Pregnancy is one of the moments in which a woman has to take the most exquisite care to guarantee the health and well-being of the baby that grows inside her womb. So much so, that there are many drugs not recommended during pregnancy, foods to avoid or hygiene measures to take.
But what happens when drugs or opiates were already consumed before pregnancy? What happens if the woman is addicted to them? From the United States we receive an alarming news that speaks of the increase in cases of babies born with withdrawal syndrome. Caitlyn's story is just one example.
Caitlyn was in a very serious car accident almost a decade ago. To cope with the pain, she was prescribed opioids and since then she has been addicted to this type of painkiller. When she decided to ask for help to overcome her addiction, she realized it was too late, she was pregnant. "It's devastating, I have a baby inside me that doesn't deserve to be addicted to drugs," says Caitlyn, currently six months pregnant.
At first she tried to detox herself, from home, however, this is a risky attempt, as according to medical experts it can put both her life and that of the baby at risk.
In recent years the increase in drug and opiate abuse in pregnant women has grownTherefore, from 2005 to 2015 only in the State of Florida the number of babies born addicted to opiates have increased from 338 to 2487.
Women addicted to medications, opiates, or other drugs are unlikely to seek help during their pregnancy. However, this has become a big problem, they do not receive medical attention and there is a serious risk of the baby being born with neonatal abstinence syndrome.
In any case, it is not easy for women who alert their doctor, since in some countries drug treatment programs do not accept pregnant women or do not have protocols to follow.

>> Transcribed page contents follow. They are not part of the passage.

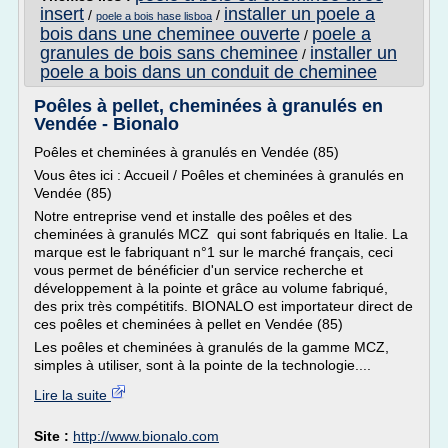
insert
installer un poele a
/
/
poele a bois hase lisboa
bois dans une cheminee ouverte
poele a
/
granules de bois sans cheminee
installer un
/
poele a bois dans un conduit de cheminee
Poêles à pellet, cheminées à granulés en
Vendée - Bionalo
Poêles et cheminées à granulés en Vendée (85)
Vous êtes ici : Accueil / Poêles et cheminées à granulés en
Vendée (85)
Notre entreprise vend et installe des poêles et des
cheminées à granulés MCZ qui sont fabriqués en Italie. La
marque est le fabriquant n°1 sur le marché français, ceci
vous permet de bénéficier d'un service recherche et
développement à la pointe et grâce au volume fabriqué,
des prix très compétitifs. BIONALO est importateur direct de
ces poêles et cheminées à pellet en Vendée (85)
Les poêles et cheminées à granulés de la gamme MCZ,
simples à utiliser, sont à la pointe de la technologie....
Lire la suite
Site :
http://www.bionalo.com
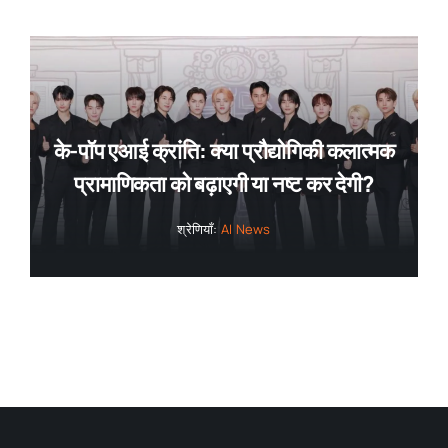
के-पॉप एआई क्रांति: क्या प्रौद्योगिकी कलात्मक
प्रामाणिकता को बढ़ाएगी या नष्ट कर देगी?
श्रेणियाँ:
AI News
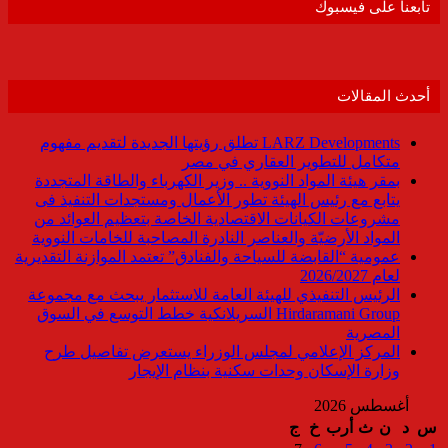
تابعنا على فيسبوك
أحدث المقالات
LARZ Developments تطلق رؤيتها الجديدة لتقديم مفهوم
متكامل للتطوير العقاري في مصر
بمقر هيئة المواد النووية .. وزير الكهرباء والطاقة المتجددة
يتابع مع رئيس الهيئة تطور الأعمال ومستجدات التنفيذ فى
مشروعات الكيانات الاقتصادية الخاصة بتعظيم العوائد من
المواد الأرضيّة والعناصر النادرة المصاحبة للخامات النووية
عمومية “القابضة للسياحة والفنادق” تعتمد الموازنة التقديرية
لعام 2026/2027
الرئيس التنفيذي للهيئة العامة للاستثمار يبحث مع مجموعة
Hirdaramani Group السريلانكية خطط التوسع في السوق
المصرية
المركز الإعلامي لمجلس الوزراء يستعرض تفاصيل طرح
وزارة الإسكان وحدات سكنية بنظام الإيجار
أغسطس 2026
س
د
ن
ث
أرب
خ
ج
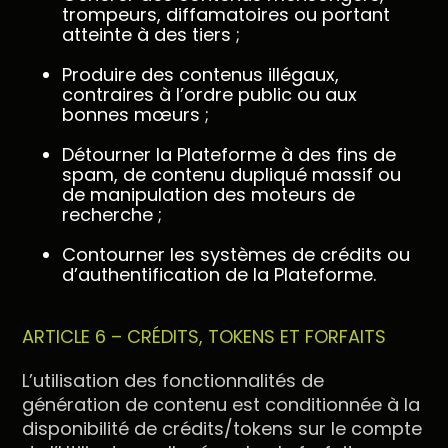
trompeurs, diffamatoires ou portant
atteinte à des tiers ;
Produire des contenus illégaux,
contraires à l’ordre public ou aux
bonnes mœurs ;
Détourner la Plateforme à des fins de
spam, de contenu dupliqué massif ou
de manipulation des moteurs de
recherche ;
Contourner les systèmes de crédits ou
d’authentification de la Plateforme.
ARTICLE 6 – CRÉDITS, TOKENS ET FORFAITS
L’utilisation des fonctionnalités de
génération de contenu est conditionnée à la
disponibilité de crédits/tokens sur le compte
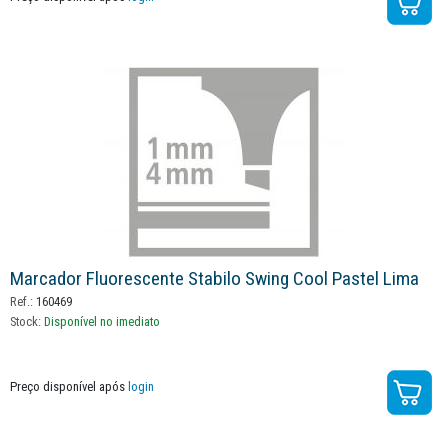
Marcador Fluorescente Stabilo Swing Cool Pastel Lima
Ref.:
160469
Stock:
Disponível no imediato
Preço disponível após
login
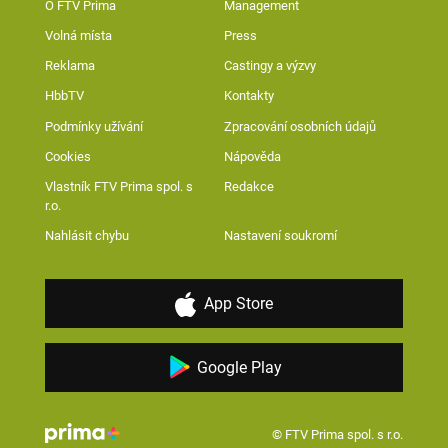
O FTV Prima
Management
Volná místa
Press
Reklama
Castingy a výzvy
HbbTV
Kontakty
Podmínky užívání
Zpracování osobních údajů
Cookies
Nápověda
Vlastník FTV Prima spol. s
Redakce
r.o.
Nahlásit chybu
Nastavení soukromí
App Store
Google Play
© FTV Prima spol. s r.o.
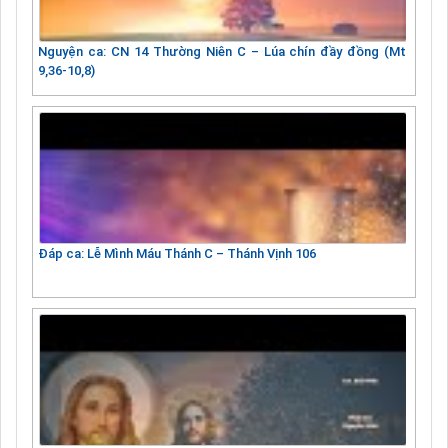
Nguyện ca: CN 14 Thường Niên C – Lúa chín đầy đồng (Mt
9,36-10,8)
Đáp ca: Lễ Mình Máu Thánh C – Thánh Vịnh 106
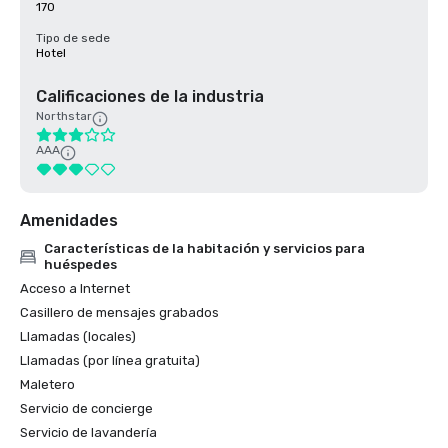
170
Tipo de sede
Hotel
Calificaciones de la industria
Northstar
AAA
Amenidades
Características de la habitación y servicios para
huéspedes
Acceso a Internet
Casillero de mensajes grabados
Llamadas (locales)
Llamadas (por línea gratuita)
Maletero
Servicio de concierge
Servicio de lavandería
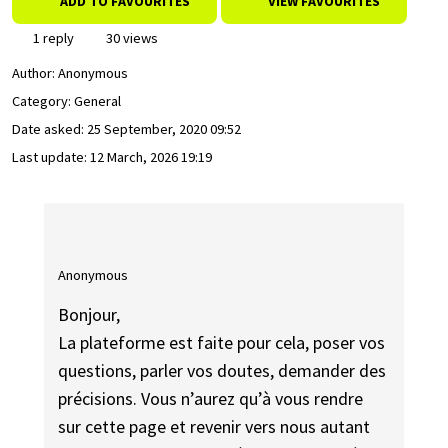
ADD TO FAVOURITES
VIEW FAVOURITES
1 reply
30 views
Author:
Anonymous
Category: General
Date asked:
25 September, 2020 09:52
Last update:
12 March, 2026 19:19
Anonymous
Bonjour,
La plateforme est faite pour cela, poser vos
questions, parler vos doutes, demander des
précisions. Vous n’aurez qu’à vous rendre
sur cette page et revenir vers nous autant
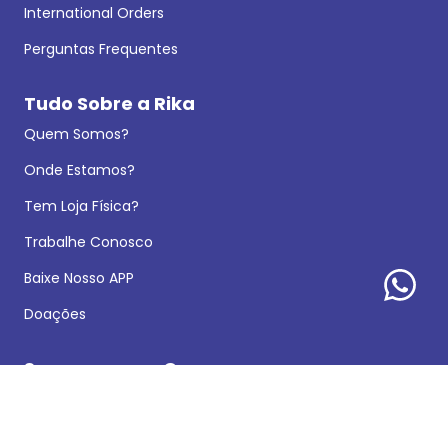
International Orders
Perguntas Frequentes
Tudo Sobre a Rika
Quem Somos?
Onde Estamos?
Tem Loja Física?
Trabalhe Conosco
Baixe Nosso APP
Doações
Segurança na Compra
A Rika é Confiável?
Avaliações no Google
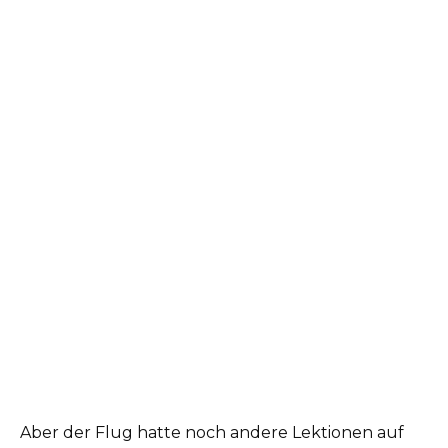
Aber der Flug hatte noch andere Lektionen auf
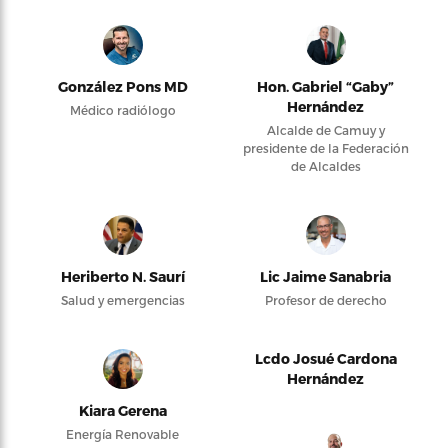
González Pons MD
Hon. Gabriel “Gaby”
Hernández
Médico radiólogo
Alcalde de Camuy y
presidente de la Federación
de Alcaldes
Heriberto N. Saurí
Lic Jaime Sanabria
Salud y emergencias
Profesor de derecho
Lcdo Josué Cardona
Hernández
Kiara Gerena
Energía Renovable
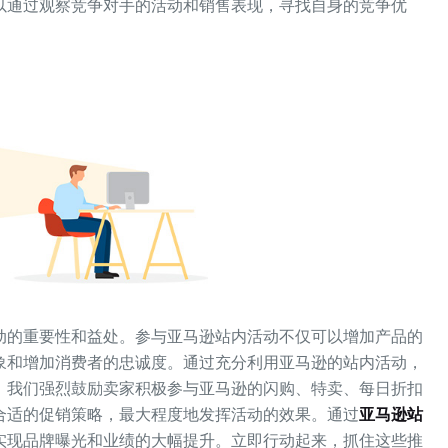
以通过观察竞争对手的活动和销售表现，寻找自身的竞争优
动的重要性和益处。参与亚马逊站内活动不仅可以增加产品的
象和增加消费者的忠诚度。通过充分利用亚马逊的站内活动，
。我们强烈鼓励卖家积极参与亚马逊的闪购、特卖、每日折扣
合适的促销策略，最大程度地发挥活动的效果。通过
亚马逊站
实现品牌曝光和业绩的大幅提升。立即行动起来，抓住这些推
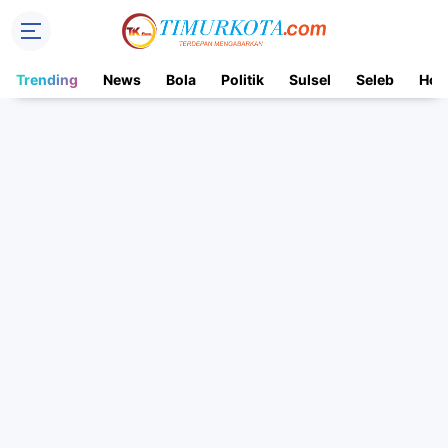
Trending
News
Bola
Politik
Sulsel
Seleb
Hot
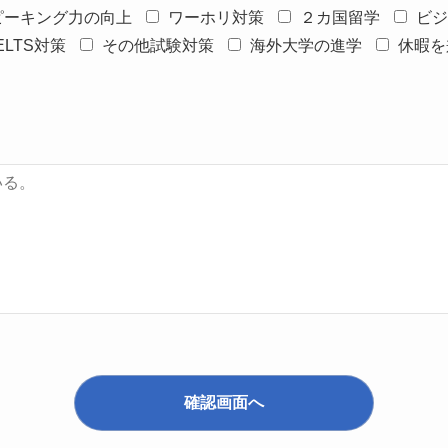
ピーキング力の向上
ワーホリ対策
２カ国留学
ビジ
IELTS対策
その他試験対策
海外大学の進学
休暇を
確認画面へ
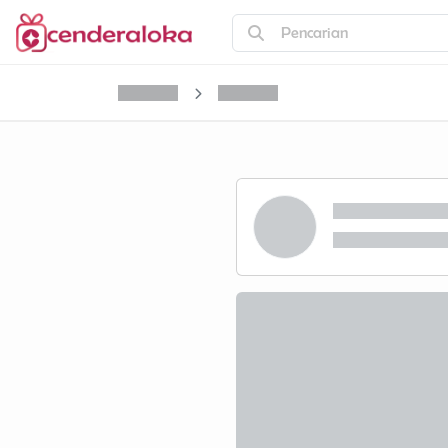
Pencarian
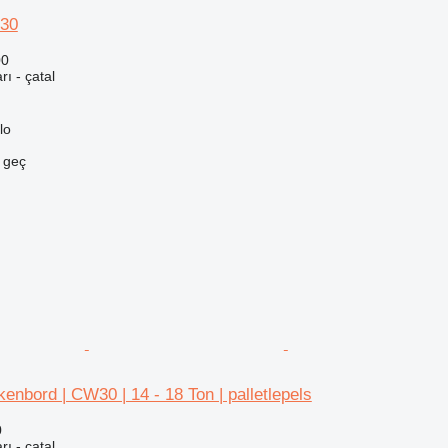
W30
00
rı - çatal
lo
e geç
kenbord | CW30 | 14 - 18 Ton | palletlepels
0
rı - çatal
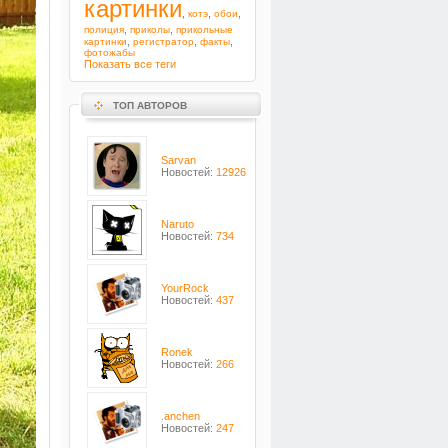
картинки
,
,
,
котэ
обои
,
,
полиция
приколы
прикольные
,
,
,
картинки
регистратор
факты
фотожабы
Показать все теги
ТОП АВТОРОВ
Sarvan
Новостей:
12926
Naruto
Новостей:
734
YourRock
Новостей:
437
Ronek
Новостей:
266
.anchen
Новостей:
247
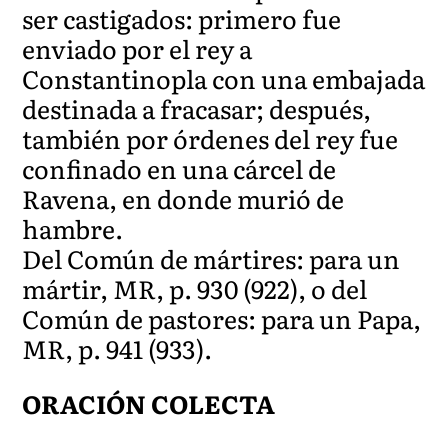
ser castigados: primero fue
enviado por el rey a
Constantinopla con una embajada
destinada a fracasar; después,
también por órdenes del rey fue
confinado en una cárcel de
Ravena, en donde murió de
hambre.
Del Común de mártires: para un
mártir, MR, p. 930 (922), o del
Común de pastores: para un Papa,
MR, p. 941 (933).
ORACIÓN COLECTA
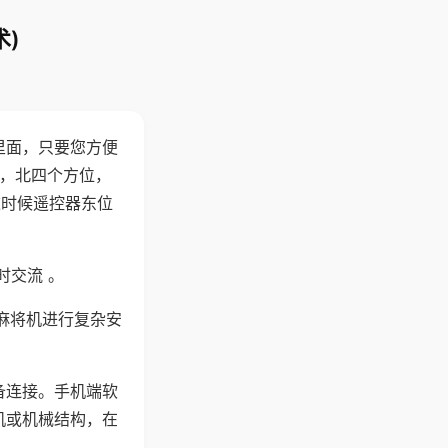
)
里面，只要您方便
西，北四个方位，
这时候遥控器东位
时交流 。
麻将机进行复杂安
备连接。手机端软
机或机械结构，在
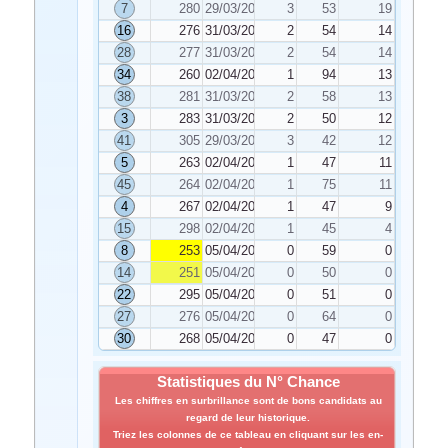
7
280
29/03/2025
3
53
19
16
276
31/03/2025
2
54
14
28
277
31/03/2025
2
54
14
34
260
02/04/2025
1
94
13
38
281
31/03/2025
2
58
13
3
283
31/03/2025
2
50
12
41
305
29/03/2025
3
42
12
5
263
02/04/2025
1
47
11
45
264
02/04/2025
1
75
11
4
267
02/04/2025
1
47
9
15
298
02/04/2025
1
45
4
8
253
05/04/2025
0
59
0
14
251
05/04/2025
0
50
0
22
295
05/04/2025
0
51
0
27
276
05/04/2025
0
64
0
30
268
05/04/2025
0
47
0
Statistiques du N° Chance
Les chiffres en surbrillance sont de bons candidats au
regard de leur historique.
Triez les colonnes de ce tableau en cliquant sur les en-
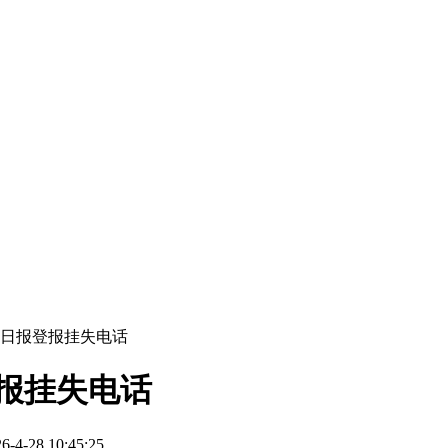
都日报登报挂失电话
报挂失电话
-28 10:45:25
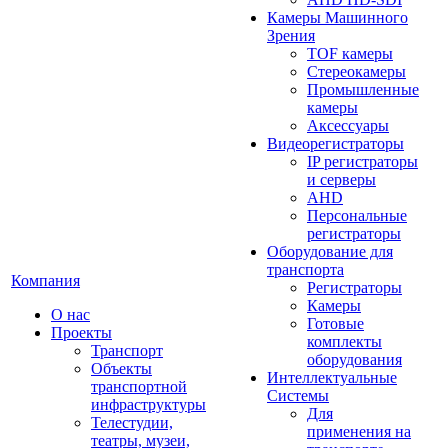
Камеры Машинного
Зрения
TOF камеры
Стереокамеры
Промышленные
камеры
Аксессуары
Видеорегистраторы
IP регистраторы
и серверы
AHD
Персональные
регистраторы
Оборудование для
транспорта
Компания
Регистраторы
Камеры
О нас
Готовые
Проекты
комплекты
Транспорт
оборудования
Объекты
Интеллектуальные
транспортной
Системы
инфраструктуры
Для
Телестудии,
применения на
театры, музеи,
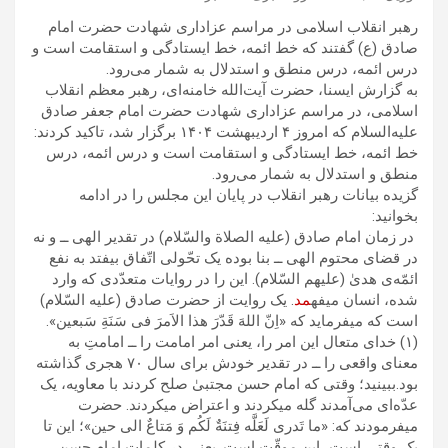
رهبر انقلاب اسلامی در مراسم عزاداری شهادت حضرت امام
صادق (ع) گفتند که خط ائمه، خط ایستادگی و استقامت است و
درس ائمه، درس منطق و استدلال به شمار می‌رود.
به گزارش ایسنا، حضرت آیت‌الله خامنه‌ای، رهبر معظم انقلاب
اسلامی، در مراسم عزاداری شهادت حضرت امام جعفر صادق
علیه‌السلام که امروز ۴ اردیبهشت ۱۴۰۴ برگزار شد، تاکید کردند:
خط ائمه، خط ایستادگی و استقامت است و درس ائمه، درس
منطق و استدلال به شمار می‌رود.
گزیده بیانات رهبر انقلاب در پایان این مجلس را در ادامه
بخوانید:
در زمان امام صادق (علیه الصلاة والسّلام) در تقدیر الهی ــ و نه
در قضای محتوم الهی ــ بنا بوده یک تحّولی اتّفاق بیفتد به نفع
ائمّه‌ی هدیٰ (علیهم السّلام). این را در روایات متعدّدی که وارد
شده، انسان میفه
مد
. یک روایت از حضرت صادق (علیه السّلام)
است که میفرماید که «اِنّ اللهَ قَدّرَ هذا الاَمرَ فی سَنَةِ سَبعین».
(۱) خدای متعال این امر را، یعنی امر امامت را ــ امامتِ به
معنای واقعی را ــ در تقدیر خودش برای سال ۷۰ هجری گذاشته
بود.ببینید؛ وقتی که امام حسن مجتبیٰ صلح کردند با معاویه، یک
عدّه‌ای می‌آمدند گله میکردند و اعتراض میکردند. حضرت
میفرمودند که: «ما تَدری لَعَلَّه فِتنَةٌ لَکُم وَ مَتاعٌ الی حین»؛ این تا
یک وقتی است، این موقّت است. یعنی در کلمات امام حسن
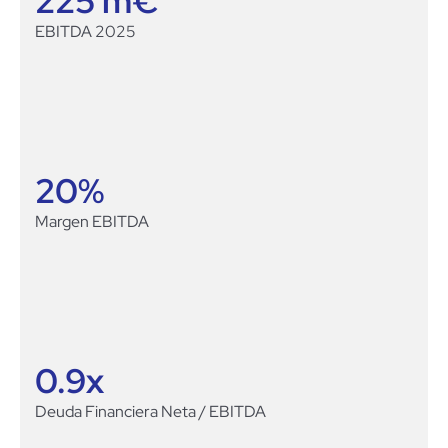
225
 m€
EBITDA 2025
20
%
Margen EBITDA
0.9
x
Deuda Financiera Neta / EBITDA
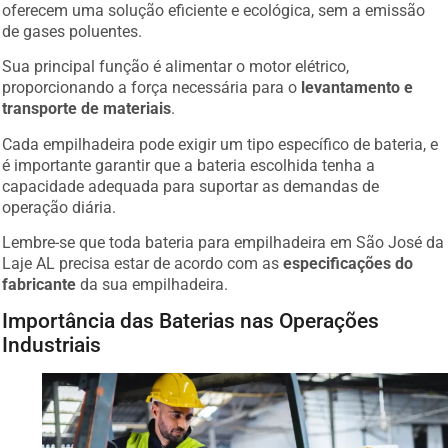
de gases poluentes.
Sua principal função é alimentar o motor elétrico,
proporcionando a força necessária para o
levantamento e
transporte de materiais
.
Cada empilhadeira pode exigir um tipo específico de bateria, e
é importante garantir que a bateria escolhida tenha a
capacidade adequada para suportar as demandas de
operação diária.
Lembre-se que toda bateria para empilhadeira em São José da
Laje AL precisa estar de acordo com as
especificações do
fabricante
da sua empilhadeira.
Importância das Baterias nas Operações
Industriais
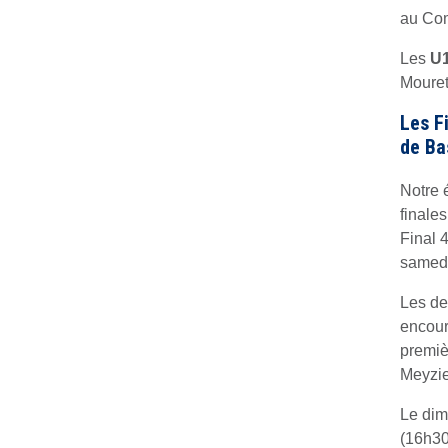
au Com
Les
U1
Mouret
Les F
de Ba
Notre 
finale
Final 
samedi
Les de
encour
premiè
Meyzie
Le dim
(16h30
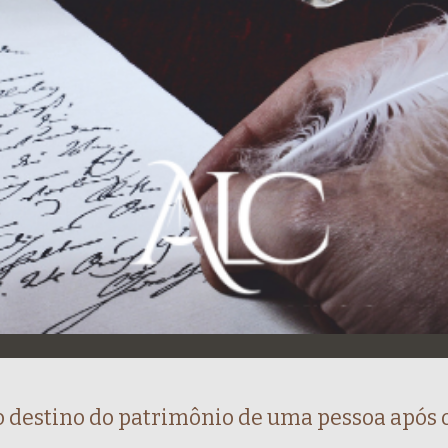
o destino do patrimônio de uma pessoa após o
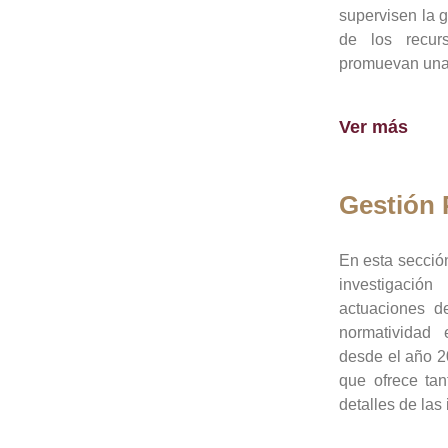
supervisen la 
de los recur
promuevan una 
Ver más
Gestión
En esta sección
investigació
actuaciones de
normatividad
desde el año 20
que ofrece tan
detalles de las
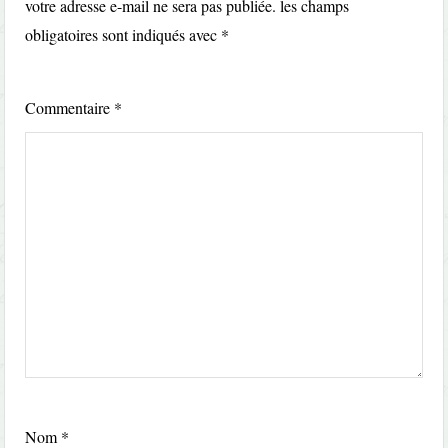
votre adresse e-mail ne sera pas publiée.
les champs
obligatoires sont indiqués avec
*
Commentaire
*
Nom
*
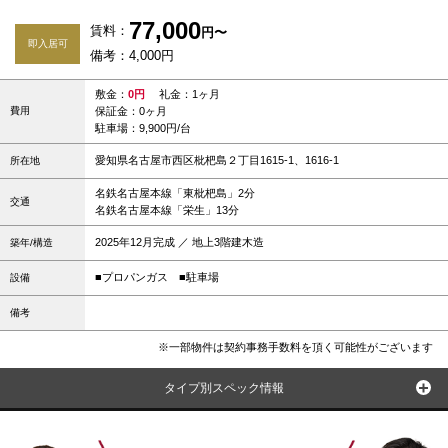
77,000
賃料：
円〜
即入居可
備考：4,000円
敷金：
0円
礼金：1ヶ月
費用
保証金：0ヶ月
駐車場：9,900円/台
愛知県名古屋市西区枇杷島２丁目1615-1、1616-1
所在地
名鉄名古屋本線「東枇杷島」2分
交通
名鉄名古屋本線「栄生」13分
2025年12月完成 ／ 地上3階建木造
築年/構造
■プロパンガス
■駐車場
設備
備考
※一部物件は契約事務手数料を頂く可能性がございます
タイプ別スペック情報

When is the neonatal withdrawal syndrome? It occurs when the pregnant woman takes drugs during her pregnancy: alcohol, barbiturates, antidepressants, amphetamines, heroin, codeine, methadone, oxycodone or buprenorphine. These and similar substances reach the baby who becomes addicted.
When the baby is born, he does not receive the drug, so he may present withdrawal signs depending on the type of drug the mother took, the amount of it or the time during which the drug was used and which may be:
- Seizures and tremors
- Heavy breathing
- Hyperactive reflexes
- Bad nutrition
- Excessive crying
As for Caitlyn, she is receiving medical help to detox: 'I try to stay positive, because I know it is the best thing I can do for my baby and me.
And, once the baby is born, what to do? Everything will depend on the baby's date of birth (premature or full-term), the type of substance the mother was taking and the child's health at the time of arriving in this world.
Doctors will take special care in these types of cases. They will observe if the child rejects the breast or the bottle, if he is very restless, how is his growth, if he does not gain weight or if he suffers from dermatitis ...
In the event that you cannot tolerate any type of food, some type of liquid will be administered intravenously. In the most severe cases and, to try reduce this withdrawal syndrome, you can give the baby a small amount of a substance similar to that taken by the mother to gradually reduce it. In these cases, breastfeeding can come in handy.